Benim ellerimin de kendilerine göre başka bir gündemi vardı. Onları sırtında dolaştırıp daha sonra yeniden karnına getirerek kotunun düğmesini açtım. Genzinden bir ses çıkardı ve dudakları dudaklarıma yapıştı. Ateşli bir şekilde beni öperek yatağa doğru bastırdı. Öpüşmelerimiz daha sert ve daha hızlı olmaya başlamıştı ve daha fazlasına ihtiyacım vardı. Gergin karnı üzerinde dolaştırdığım elimi biraz daha aşağı indirerek kot pantolonunun önüne getirdim. Dudakları bir inlemeyle benimkilerden ayrıldı. Ama tamamen geri çekilmedi. Dudaklarımızın arasındaki mesafe milimetrelerle ölçüşebilecek kadar azdı. Heyecanlı bir şekilde nefes verdi.
"Ah Tanrım, Kyungsoo.."
En son dudaklarıma yavaş bir öpücük kondurduktan sonra, dizlerinin üzerinde doğrulmak üzere geriye gitti. Fermuarından çıkan metal sesi duydum. Giysileriyle uğraşırken gözlerimi omuzlarına odaklamıştım. Birkaç saniye öylece ayakta dikildi. Gözlerimi tavana diktim. Bunu istiyordum. Feci istiyordum.

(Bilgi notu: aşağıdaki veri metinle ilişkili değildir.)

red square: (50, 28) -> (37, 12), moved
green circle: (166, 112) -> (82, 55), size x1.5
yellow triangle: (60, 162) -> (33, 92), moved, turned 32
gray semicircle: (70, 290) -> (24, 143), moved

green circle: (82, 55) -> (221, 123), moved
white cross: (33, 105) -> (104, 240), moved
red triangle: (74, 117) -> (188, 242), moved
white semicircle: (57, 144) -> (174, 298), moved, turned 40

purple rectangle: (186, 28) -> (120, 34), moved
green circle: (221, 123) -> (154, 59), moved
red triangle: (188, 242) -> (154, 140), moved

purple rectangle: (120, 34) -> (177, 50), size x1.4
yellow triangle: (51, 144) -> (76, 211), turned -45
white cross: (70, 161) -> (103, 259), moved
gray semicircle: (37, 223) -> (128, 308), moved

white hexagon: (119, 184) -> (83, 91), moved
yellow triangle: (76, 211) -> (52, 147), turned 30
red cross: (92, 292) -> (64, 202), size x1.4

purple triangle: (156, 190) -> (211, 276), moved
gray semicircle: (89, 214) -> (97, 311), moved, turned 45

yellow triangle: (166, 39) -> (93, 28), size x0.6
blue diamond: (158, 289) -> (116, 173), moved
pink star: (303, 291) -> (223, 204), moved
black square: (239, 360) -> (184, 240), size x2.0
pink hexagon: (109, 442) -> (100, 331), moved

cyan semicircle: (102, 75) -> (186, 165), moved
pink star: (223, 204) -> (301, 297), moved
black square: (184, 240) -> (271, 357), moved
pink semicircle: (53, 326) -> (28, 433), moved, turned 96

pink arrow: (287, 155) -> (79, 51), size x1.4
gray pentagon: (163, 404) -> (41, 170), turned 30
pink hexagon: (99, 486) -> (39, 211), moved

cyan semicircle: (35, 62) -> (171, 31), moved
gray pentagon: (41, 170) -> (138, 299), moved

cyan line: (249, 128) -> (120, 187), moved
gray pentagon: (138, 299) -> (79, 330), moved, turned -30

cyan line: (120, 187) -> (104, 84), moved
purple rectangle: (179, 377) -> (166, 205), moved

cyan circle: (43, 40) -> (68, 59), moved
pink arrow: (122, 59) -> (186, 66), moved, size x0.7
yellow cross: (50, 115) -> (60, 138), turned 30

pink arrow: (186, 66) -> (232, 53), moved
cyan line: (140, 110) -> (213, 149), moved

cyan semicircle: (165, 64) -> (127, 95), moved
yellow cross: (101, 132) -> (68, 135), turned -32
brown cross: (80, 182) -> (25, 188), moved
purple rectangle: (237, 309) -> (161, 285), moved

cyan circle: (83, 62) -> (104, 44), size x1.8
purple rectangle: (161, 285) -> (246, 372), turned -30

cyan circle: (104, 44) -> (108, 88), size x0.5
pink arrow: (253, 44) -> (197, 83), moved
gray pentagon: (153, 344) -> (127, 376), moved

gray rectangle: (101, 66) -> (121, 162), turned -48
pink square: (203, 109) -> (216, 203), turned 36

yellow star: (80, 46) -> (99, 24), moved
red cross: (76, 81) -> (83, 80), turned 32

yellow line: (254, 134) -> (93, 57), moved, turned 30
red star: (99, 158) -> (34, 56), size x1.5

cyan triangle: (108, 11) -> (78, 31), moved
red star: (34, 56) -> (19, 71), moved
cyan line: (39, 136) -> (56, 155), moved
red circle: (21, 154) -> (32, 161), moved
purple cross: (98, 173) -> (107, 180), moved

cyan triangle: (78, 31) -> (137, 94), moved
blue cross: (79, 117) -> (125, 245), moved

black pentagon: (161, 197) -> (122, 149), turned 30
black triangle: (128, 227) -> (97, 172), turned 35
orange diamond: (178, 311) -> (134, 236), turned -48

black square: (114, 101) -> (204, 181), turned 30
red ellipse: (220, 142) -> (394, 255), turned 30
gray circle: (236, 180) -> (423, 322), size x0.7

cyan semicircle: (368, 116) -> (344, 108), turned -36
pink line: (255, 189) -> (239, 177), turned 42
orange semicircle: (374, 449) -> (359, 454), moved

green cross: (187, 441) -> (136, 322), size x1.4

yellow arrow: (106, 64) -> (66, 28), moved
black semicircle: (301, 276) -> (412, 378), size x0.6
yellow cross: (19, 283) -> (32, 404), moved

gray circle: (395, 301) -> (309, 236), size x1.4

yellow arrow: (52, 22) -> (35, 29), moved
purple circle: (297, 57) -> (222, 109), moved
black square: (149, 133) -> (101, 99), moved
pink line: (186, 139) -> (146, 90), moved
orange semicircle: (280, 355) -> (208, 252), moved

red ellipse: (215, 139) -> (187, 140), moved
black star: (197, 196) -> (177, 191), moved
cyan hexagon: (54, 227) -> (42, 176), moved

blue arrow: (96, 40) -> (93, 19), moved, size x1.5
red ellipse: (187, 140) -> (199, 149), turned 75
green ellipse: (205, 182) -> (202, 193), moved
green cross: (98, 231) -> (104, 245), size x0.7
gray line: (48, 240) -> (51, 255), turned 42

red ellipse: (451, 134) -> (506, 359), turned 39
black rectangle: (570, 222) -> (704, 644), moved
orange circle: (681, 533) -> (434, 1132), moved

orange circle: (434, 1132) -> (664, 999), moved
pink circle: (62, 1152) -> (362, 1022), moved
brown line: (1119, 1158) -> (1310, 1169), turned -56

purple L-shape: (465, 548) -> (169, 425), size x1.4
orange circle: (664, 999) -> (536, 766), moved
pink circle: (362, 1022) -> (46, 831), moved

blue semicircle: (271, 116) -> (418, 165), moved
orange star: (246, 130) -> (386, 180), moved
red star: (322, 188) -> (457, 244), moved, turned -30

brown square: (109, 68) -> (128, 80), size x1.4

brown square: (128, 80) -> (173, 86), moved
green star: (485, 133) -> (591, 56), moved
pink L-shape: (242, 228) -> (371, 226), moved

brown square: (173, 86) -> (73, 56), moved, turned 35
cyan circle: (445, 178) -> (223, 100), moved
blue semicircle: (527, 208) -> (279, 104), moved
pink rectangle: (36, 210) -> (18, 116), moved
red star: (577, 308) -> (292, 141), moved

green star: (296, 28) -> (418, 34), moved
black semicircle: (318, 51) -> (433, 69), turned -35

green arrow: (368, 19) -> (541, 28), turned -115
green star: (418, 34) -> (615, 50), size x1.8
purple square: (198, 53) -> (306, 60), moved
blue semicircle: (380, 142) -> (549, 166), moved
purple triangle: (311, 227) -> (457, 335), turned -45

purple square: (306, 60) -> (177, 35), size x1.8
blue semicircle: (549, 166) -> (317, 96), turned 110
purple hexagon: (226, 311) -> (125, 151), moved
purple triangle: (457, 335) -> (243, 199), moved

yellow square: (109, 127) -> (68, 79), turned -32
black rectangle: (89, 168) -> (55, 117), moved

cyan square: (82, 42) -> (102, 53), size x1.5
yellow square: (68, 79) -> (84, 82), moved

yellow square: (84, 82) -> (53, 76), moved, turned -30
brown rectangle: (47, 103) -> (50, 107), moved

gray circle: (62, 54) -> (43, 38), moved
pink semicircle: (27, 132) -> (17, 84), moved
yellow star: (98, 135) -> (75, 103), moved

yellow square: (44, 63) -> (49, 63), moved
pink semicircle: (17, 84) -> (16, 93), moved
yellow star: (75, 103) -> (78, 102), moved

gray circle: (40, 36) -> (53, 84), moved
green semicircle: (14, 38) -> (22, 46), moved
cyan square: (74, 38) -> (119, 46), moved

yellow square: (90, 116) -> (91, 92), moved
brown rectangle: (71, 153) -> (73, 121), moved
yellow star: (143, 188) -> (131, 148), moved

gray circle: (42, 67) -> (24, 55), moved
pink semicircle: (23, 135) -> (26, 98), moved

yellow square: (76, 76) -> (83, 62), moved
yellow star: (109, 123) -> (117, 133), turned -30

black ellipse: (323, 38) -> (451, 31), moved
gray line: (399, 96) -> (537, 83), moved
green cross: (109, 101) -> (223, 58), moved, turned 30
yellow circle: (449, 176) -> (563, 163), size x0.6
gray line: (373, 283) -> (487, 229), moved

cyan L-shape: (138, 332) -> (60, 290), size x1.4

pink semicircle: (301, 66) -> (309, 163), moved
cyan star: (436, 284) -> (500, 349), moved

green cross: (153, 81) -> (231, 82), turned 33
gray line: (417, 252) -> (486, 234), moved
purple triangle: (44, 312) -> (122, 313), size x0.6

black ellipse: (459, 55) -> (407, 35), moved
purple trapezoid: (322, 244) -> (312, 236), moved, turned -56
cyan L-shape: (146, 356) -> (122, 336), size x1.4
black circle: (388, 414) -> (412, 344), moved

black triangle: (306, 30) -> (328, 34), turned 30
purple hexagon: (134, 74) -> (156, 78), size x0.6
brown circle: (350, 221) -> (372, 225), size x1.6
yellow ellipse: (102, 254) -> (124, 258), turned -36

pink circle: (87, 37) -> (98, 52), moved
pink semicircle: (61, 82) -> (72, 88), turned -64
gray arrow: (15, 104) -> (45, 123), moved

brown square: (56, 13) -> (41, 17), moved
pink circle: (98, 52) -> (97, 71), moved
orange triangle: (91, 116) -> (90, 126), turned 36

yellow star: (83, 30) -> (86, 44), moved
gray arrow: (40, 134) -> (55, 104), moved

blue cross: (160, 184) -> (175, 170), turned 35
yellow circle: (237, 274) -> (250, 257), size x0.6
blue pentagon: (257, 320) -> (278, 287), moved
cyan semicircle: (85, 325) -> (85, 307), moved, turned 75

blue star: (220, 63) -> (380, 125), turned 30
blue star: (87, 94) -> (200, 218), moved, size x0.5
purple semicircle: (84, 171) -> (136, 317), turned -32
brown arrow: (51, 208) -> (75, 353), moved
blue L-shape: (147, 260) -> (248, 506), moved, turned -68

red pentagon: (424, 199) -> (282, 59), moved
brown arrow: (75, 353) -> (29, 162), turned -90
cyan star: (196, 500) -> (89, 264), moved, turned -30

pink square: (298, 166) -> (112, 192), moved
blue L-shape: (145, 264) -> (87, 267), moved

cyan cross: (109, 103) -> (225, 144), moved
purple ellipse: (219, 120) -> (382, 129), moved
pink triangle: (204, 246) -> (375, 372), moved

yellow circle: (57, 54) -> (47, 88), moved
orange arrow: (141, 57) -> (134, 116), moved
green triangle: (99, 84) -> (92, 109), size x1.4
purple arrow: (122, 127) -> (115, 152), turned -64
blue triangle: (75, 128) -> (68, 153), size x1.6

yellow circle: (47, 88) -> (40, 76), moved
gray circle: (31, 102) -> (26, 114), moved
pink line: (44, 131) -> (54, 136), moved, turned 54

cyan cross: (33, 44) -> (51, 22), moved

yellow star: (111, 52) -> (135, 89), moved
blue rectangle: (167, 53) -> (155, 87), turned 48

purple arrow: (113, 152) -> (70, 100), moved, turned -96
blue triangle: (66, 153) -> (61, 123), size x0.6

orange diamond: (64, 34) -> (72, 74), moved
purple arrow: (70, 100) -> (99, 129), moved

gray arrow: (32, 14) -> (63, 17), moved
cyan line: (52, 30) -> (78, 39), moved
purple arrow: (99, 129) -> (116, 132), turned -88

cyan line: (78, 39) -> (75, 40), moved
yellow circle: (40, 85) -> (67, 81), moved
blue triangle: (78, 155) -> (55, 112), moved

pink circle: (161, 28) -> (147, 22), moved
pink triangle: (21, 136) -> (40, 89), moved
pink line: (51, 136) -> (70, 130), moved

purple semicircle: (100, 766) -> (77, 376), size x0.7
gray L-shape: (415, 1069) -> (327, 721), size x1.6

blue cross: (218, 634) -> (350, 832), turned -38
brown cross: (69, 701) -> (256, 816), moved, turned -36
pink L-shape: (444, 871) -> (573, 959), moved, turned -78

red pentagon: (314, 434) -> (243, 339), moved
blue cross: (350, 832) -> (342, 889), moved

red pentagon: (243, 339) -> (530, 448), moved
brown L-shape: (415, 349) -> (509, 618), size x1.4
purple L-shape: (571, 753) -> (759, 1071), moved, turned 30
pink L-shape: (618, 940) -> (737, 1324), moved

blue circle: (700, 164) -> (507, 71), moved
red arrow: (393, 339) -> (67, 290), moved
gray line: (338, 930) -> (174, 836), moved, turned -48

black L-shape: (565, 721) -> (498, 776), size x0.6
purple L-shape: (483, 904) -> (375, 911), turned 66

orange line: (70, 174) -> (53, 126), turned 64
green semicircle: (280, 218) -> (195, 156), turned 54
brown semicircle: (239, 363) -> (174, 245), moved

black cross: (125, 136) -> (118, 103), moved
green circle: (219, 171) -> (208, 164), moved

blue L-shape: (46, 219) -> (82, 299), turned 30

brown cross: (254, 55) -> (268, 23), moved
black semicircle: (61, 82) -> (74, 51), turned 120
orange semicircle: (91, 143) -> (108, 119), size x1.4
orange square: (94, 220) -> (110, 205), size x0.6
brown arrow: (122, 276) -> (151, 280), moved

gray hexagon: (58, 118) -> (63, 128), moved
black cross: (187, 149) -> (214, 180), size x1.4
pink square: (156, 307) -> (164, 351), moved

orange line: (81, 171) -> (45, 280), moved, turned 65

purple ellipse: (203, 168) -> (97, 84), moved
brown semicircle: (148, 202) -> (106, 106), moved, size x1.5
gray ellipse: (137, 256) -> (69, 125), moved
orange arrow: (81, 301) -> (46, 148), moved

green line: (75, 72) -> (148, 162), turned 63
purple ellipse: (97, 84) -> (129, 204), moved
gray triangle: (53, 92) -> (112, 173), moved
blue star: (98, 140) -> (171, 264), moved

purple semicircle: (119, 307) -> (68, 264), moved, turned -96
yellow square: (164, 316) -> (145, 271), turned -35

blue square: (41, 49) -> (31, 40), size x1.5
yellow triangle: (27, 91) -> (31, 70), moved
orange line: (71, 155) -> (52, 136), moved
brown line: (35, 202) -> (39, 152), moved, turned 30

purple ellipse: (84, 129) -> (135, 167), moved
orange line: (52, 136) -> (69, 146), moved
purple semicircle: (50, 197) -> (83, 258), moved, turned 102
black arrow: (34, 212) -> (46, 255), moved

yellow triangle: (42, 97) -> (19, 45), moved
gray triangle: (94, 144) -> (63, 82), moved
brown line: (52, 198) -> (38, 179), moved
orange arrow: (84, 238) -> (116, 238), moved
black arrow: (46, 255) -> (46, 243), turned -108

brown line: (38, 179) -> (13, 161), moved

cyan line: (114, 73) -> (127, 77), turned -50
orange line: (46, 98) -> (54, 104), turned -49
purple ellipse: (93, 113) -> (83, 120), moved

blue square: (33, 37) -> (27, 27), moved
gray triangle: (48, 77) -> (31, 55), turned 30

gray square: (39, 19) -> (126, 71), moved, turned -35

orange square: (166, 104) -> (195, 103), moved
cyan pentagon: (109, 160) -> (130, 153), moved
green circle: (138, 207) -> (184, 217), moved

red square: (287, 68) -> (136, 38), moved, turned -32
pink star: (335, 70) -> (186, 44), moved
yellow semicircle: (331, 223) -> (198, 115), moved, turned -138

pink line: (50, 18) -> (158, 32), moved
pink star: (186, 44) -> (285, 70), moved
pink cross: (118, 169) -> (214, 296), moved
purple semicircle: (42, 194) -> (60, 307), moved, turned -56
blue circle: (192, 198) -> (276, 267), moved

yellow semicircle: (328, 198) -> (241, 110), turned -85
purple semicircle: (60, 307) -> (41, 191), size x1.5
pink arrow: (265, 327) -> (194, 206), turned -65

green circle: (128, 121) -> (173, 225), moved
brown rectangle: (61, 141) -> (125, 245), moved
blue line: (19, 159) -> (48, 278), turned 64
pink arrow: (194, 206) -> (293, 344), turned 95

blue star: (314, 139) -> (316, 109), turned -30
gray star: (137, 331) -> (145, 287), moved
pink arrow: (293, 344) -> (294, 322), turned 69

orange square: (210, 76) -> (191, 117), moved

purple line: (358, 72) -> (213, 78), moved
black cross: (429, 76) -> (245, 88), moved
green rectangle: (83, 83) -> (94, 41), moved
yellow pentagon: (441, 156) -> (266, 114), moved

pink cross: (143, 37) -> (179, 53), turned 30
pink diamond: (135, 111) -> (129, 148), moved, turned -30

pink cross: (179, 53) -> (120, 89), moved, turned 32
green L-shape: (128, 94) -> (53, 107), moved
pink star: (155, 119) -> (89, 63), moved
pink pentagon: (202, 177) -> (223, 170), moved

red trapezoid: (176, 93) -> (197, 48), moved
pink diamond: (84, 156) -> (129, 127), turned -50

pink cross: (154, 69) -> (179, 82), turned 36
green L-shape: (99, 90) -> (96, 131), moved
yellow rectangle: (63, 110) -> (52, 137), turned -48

Dudakları ve elleri coşkulu, neredeyse gözü dönmüş bir biçimde yeniden bedenime döndü. Geleceğini bildiğim sıradaki şeyi beklerkk, bacaklarımdaki tüm kaslar gerilmişti. Sonra iç çamaşırımı bacaklarımdan aşağı doğru sıyırarak çıkardı bedenini üzerime yerleştirdi. O an sanki buz kesmiştim.
Seks yapmak üzereydim.
Hakkında kesinlikle hiçbir şey bilmediğim bir, henüz tanıştığım birisi ile.
Ve o da benim hakkımda hiçbir şey bilmiyordu..bakir olduğum gerçeği dahil.
Ve Tanrım, başladığım işi bitirmek istiyordum. Bakir olmaktan nefret ediyordum. Ayrıca o, inanılmaz seksi bir adamdı ama ben o değildim.
Bunu yapamazdım. Onunla olamazdım.
Yapamazdım işte.
Altında donmuş gibiydim ama boynum ve omuzlarımın birleştiği yeri ağzıyla kutsamaya devam ediyordu. Ona bakir olduğumu ya da hazır olmadığımı söylemeliydim. Çok hoş ya da kolay olmazdı ama en azından beni anlardı. Yani büyük olasılıkla anlardı.
Onun yerine gözlerim büyük annemden kalan kedi şeklindeki porselen kurabiye kavanozuna kilitlendi ve beynim aklıma gelen ilk şeyden saçma sapan bir bahane uydurdu.